EXERCISE INSTRUCTIONS: So long as no pictures are carried over, output the records below exactly.

Stored data entries

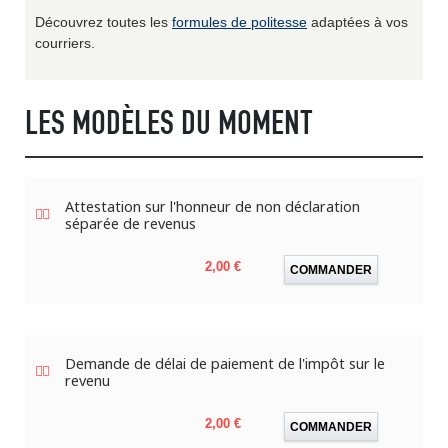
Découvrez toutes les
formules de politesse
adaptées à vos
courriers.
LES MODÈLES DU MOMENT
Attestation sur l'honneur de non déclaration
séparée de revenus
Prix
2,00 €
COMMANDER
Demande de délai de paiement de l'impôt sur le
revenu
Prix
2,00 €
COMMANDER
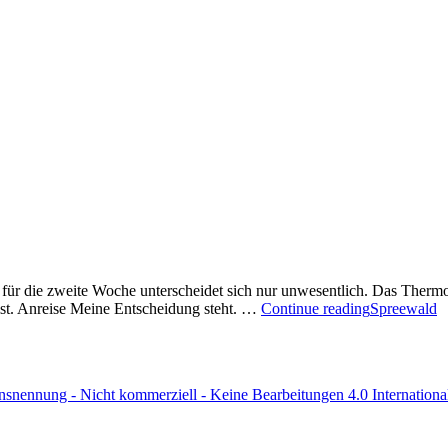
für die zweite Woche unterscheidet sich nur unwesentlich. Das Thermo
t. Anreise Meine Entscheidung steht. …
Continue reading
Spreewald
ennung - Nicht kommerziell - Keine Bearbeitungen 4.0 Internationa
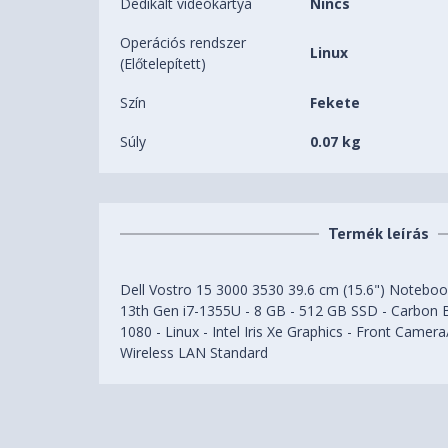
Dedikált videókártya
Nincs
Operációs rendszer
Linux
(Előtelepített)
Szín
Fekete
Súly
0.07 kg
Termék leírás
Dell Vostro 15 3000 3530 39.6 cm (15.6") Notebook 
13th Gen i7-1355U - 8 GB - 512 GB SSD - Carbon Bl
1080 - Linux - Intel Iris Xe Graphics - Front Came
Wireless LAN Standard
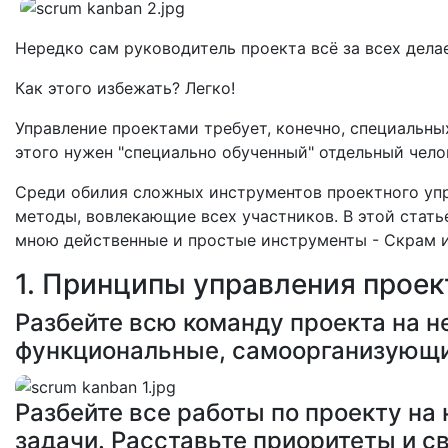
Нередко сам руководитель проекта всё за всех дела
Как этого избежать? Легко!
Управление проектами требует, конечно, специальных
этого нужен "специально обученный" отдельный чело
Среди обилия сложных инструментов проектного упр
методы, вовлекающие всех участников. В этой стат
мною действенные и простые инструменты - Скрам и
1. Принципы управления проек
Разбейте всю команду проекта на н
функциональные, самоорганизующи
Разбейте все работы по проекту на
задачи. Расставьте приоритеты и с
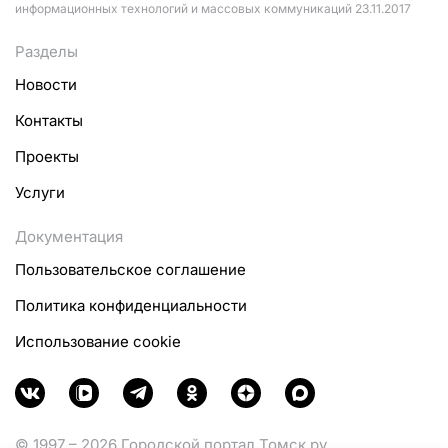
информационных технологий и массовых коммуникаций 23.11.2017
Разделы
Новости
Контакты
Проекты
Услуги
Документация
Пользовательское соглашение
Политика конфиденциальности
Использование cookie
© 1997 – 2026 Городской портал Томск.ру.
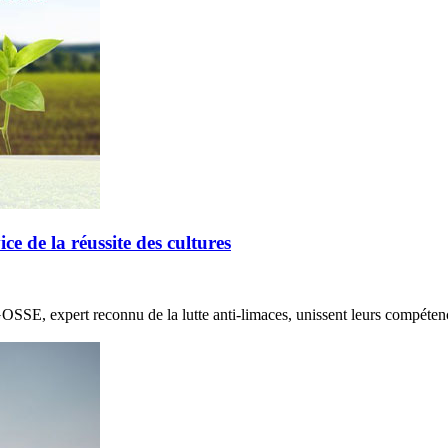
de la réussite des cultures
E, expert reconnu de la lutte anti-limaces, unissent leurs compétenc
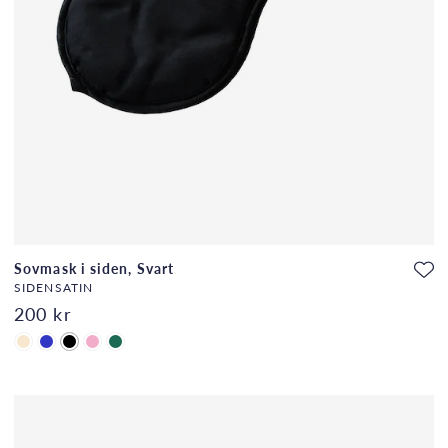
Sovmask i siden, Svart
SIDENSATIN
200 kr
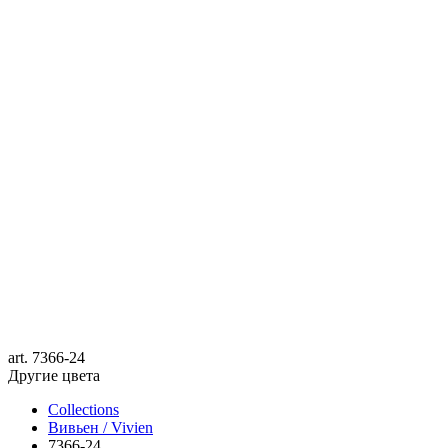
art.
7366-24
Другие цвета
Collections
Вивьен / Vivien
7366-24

TASK SOLUTION:
Découvrez toutes les
formules de politesse
adaptées à vos
courriers.
LES MODÈLES DU MOMENT
Attestation sur l'honneur de non déclaration
séparée de revenus
Prix
2,00 €
COMMANDER
Demande de délai de paiement de l'impôt sur le
revenu
Prix
2,00 €
COMMANDER
für die zweite Woche unterscheidet sich nur unwesentlich. Das Thermo
t. Anreise Meine Entscheidung steht. …
Continue reading
Spreewald
ennung - Nicht kommerziell - Keine Bearbeitungen 4.0 Internationa
Dedikált videókártya
Nincs
Operációs rendszer
Linux
(Előtelepített)
Szín
Fekete
Súly
0.07 kg
Termék leírás
Dell Vostro 15 3000 3530 39.6 cm (15.6") Notebook 
13th Gen i7-1355U - 8 GB - 512 GB SSD - Carbon Bl
1080 - Linux - Intel Iris Xe Graphics - Front Came
Wireless LAN Standard
Нередко сам руководитель проекта всё за всех дела
Как этого избежать? Легко!
Управление проектами требует, конечно, специальных
этого нужен "специально обученный" отдельный чело
Среди обилия сложных инструментов проектного упр
методы, вовлекающие всех участников. В этой стат
мною действенные и простые инструменты - Скрам и
1. Принципы управления проек
Разбейте всю команду проекта на н
функциональные, самоорганизующи
Разбейте все работы по проекту на
задачи. Расставьте приоритеты и с
информационных технологий и массовых коммуникаций 23.11.2017
Разделы
Новости
Контакты
Проекты
Услуги
Документация
Пользовательское соглашение
Политика конфиденциальности
Использование cookie
© 1997 – 2026 Городской портал Томск.ру.
de la réussite des cultures
E, expert reconnu de la lutte anti-limaces, unissent leurs compétenc
Sovmask i siden, Svart
SIDENSATIN
200 kr
art.
7366-24
Другие цвета
Collections
Вивьен / Vivien
7366-24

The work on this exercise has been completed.